Table 10. Average chunks of effective contacts per day in the ICU simulation model

The matrix presented in Table 10 provides the frequencies that can be plugged into the compound probabilities formula above. This will yield the outcome, which is the probability of viral transmission between each pair of agents based on their contact rates.

The results presented in Tables 8 and 10 were within the expected ranges, according to subject matter experts, in the hemodialysis ward and intensive care unit under this study.

There are more ways in which the logged data can be used. For example, one might want to include the average distance of two agents during a contact. Since the average distance is being recorded for each contact, this is possible by using the same data structure.

5. Discussion

In this paper, we proposed a simulation-based method for generating a contacts matrix for disease transmission modeling. We have implemented this methodology in a few settings, including the examination of COVID-19 outbreaks in a dialysis setting (Tofighi et al., 2021). The approach is flexible enough to be used in all settings where people are interacting together. The

Page 23

size of space and time do not restrict the performance of the approach. The main requirements of this method are the predefined schedules and space of motions. Movements and interactions are indicated based on the physical conditions that, in the real world, control the dynamics. Further studies on the theory and application of this method are needed to better understand its capabilities and limitations. A number of items related to this method are briefly discussed below.
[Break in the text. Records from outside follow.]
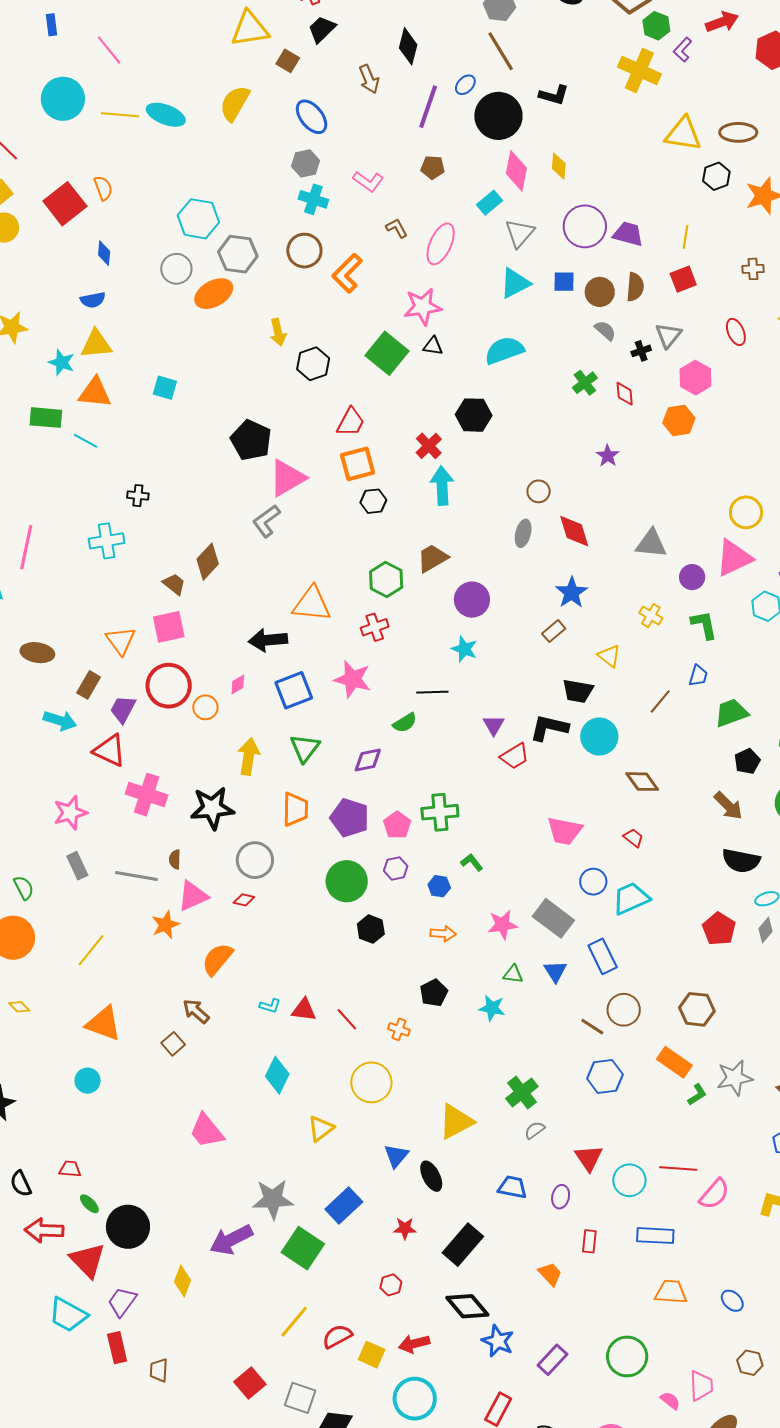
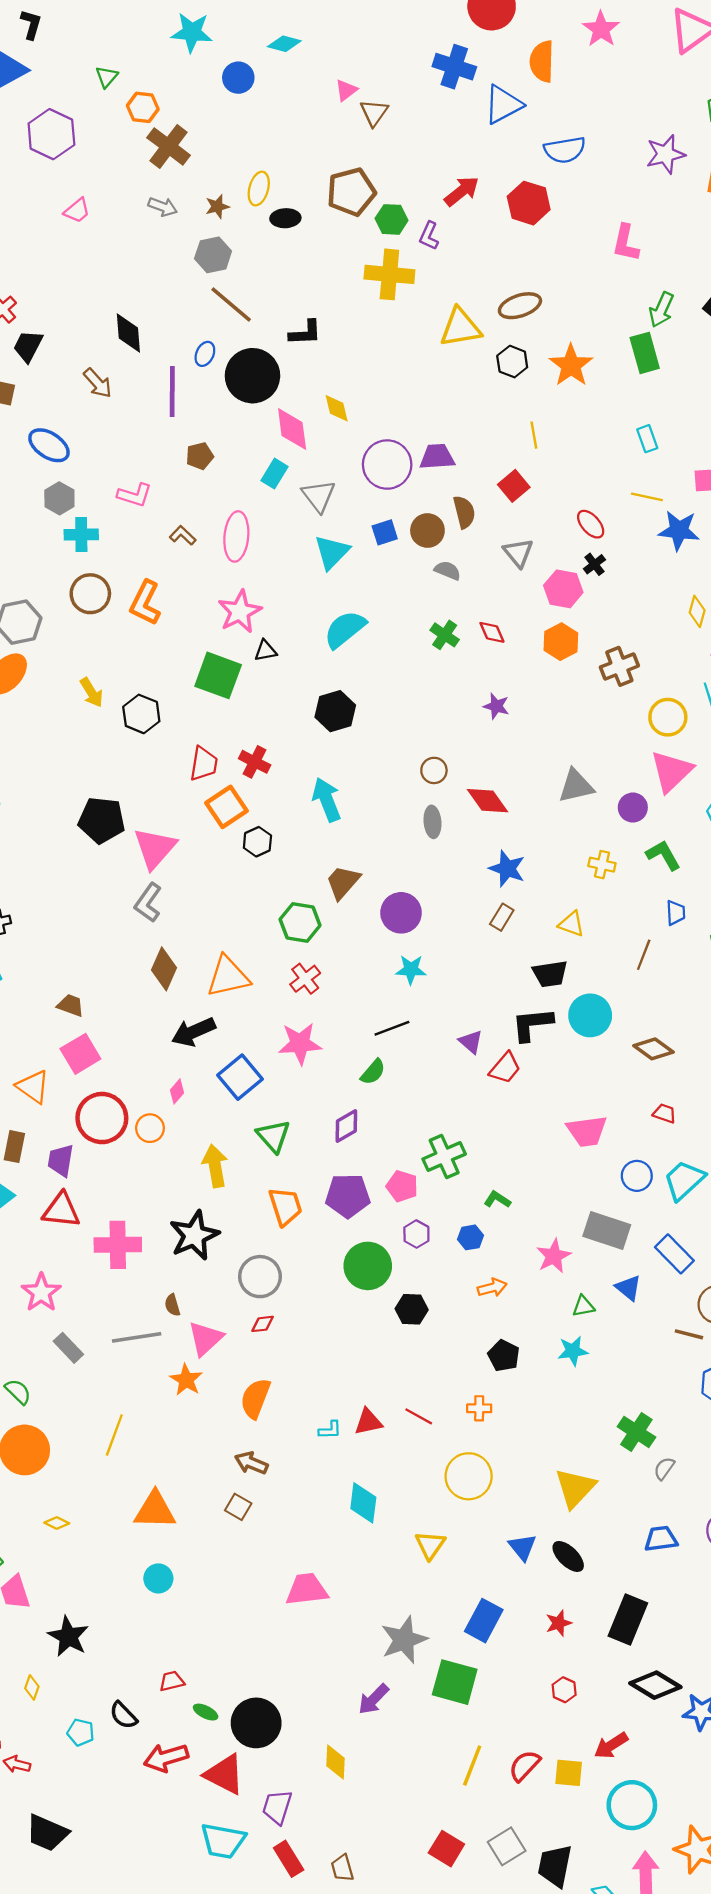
yellow line: (685, 237) -> (534, 435), moved
brown cross: (753, 269) -> (619, 666), moved, size x1.5
black cross: (641, 351) -> (594, 564), moved
red cross: (429, 446) -> (255, 762), moved
brown diamond: (208, 562) -> (164, 969), moved
pink trapezoid: (207, 1131) -> (307, 1589), turned 141
purple arrow: (231, 1240) -> (374, 1699), size x0.7
gray square: (300, 1398) -> (507, 1846), turned -32

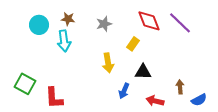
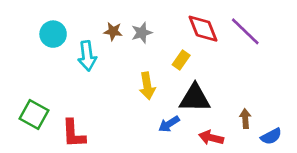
brown star: (68, 19) -> (113, 31), moved
black triangle: (143, 72) -> (195, 98), size x1.4
blue arrow: (124, 91) -> (169, 124), turned 35

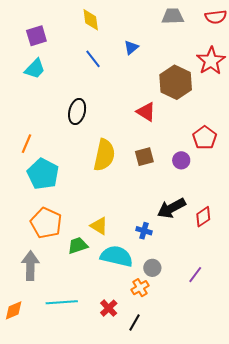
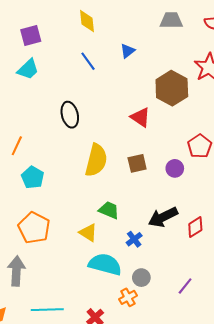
black ellipse: (77, 111) -> (70, 115), turned -30
cyan pentagon: (43, 174) -> (33, 177), size x0.7
blue cross: (144, 231) -> (134, 239), turned 35
green trapezoid: (78, 246) -> (109, 210), moved, turned 40

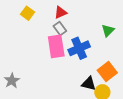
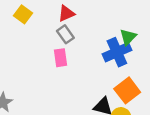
pink rectangle: (56, 46) -> (61, 58), size x0.6
blue cross: (79, 48) -> (117, 52), moved

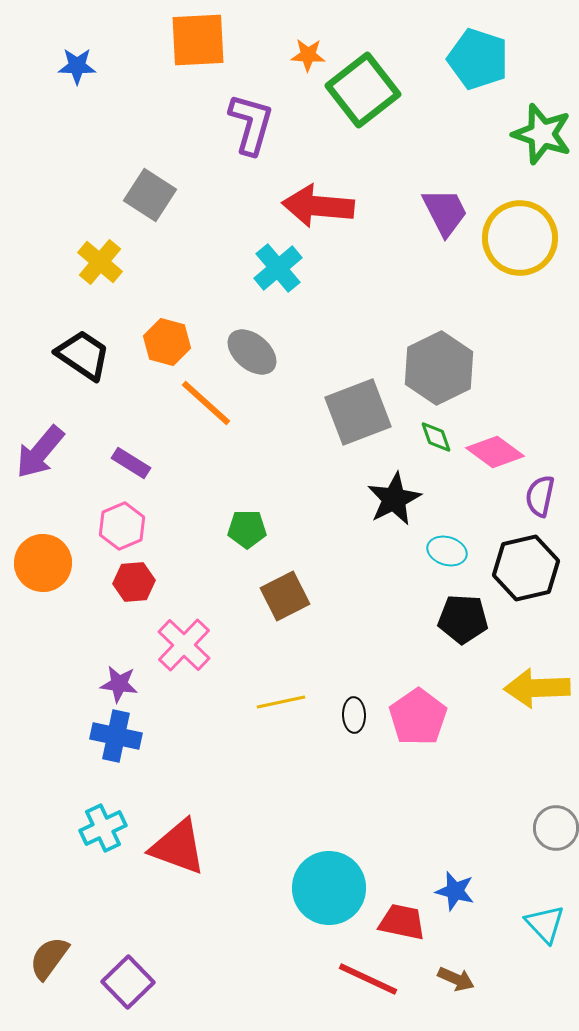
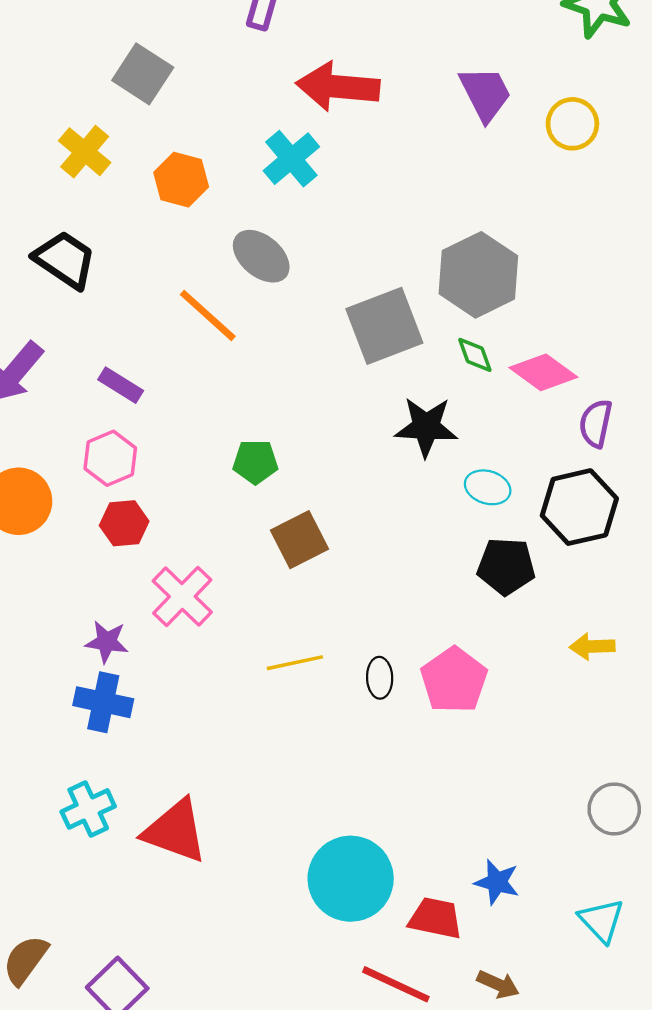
yellow circle: (520, 238) -> (572, 124), size x0.6
orange hexagon: (167, 342) -> (181, 180), moved
black star: (394, 499) -> (426, 427), turned 30
yellow arrow: (537, 688) -> (592, 646), size x0.6

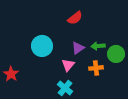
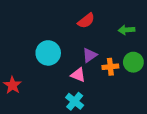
green arrow: (98, 46) -> (126, 30), moved
pink triangle: (68, 65) -> (78, 75), turned -48
orange cross: (96, 68) -> (110, 67), moved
1. The numbers in the calculated contacts mixing matrix have to be reflective of the risk and frequency by which agents contact each other to transmit the disease at different levels of granularity (agent to agent, agent to agent type, and agent type to agent type). These matrices can focus on different contacts parameters based on the corresponding application, such as: 1) Count of effective contacts (effective, by some predefined characteristics by the user; e.g., longer than a certain length of time, and average distance below a certain level); 2) The normalized cumulative length of contacts (durations); 3) The normalized average distance of the agents while being in contact; and 4) A combination of all contact information above that represents a risk factor frequency from this data. That can help viral transmission estimates in longer-term simulation models – which can be yielded through different equations in different disciplines. For example, in some sources, time / distance or time / distance squared is a measure for such.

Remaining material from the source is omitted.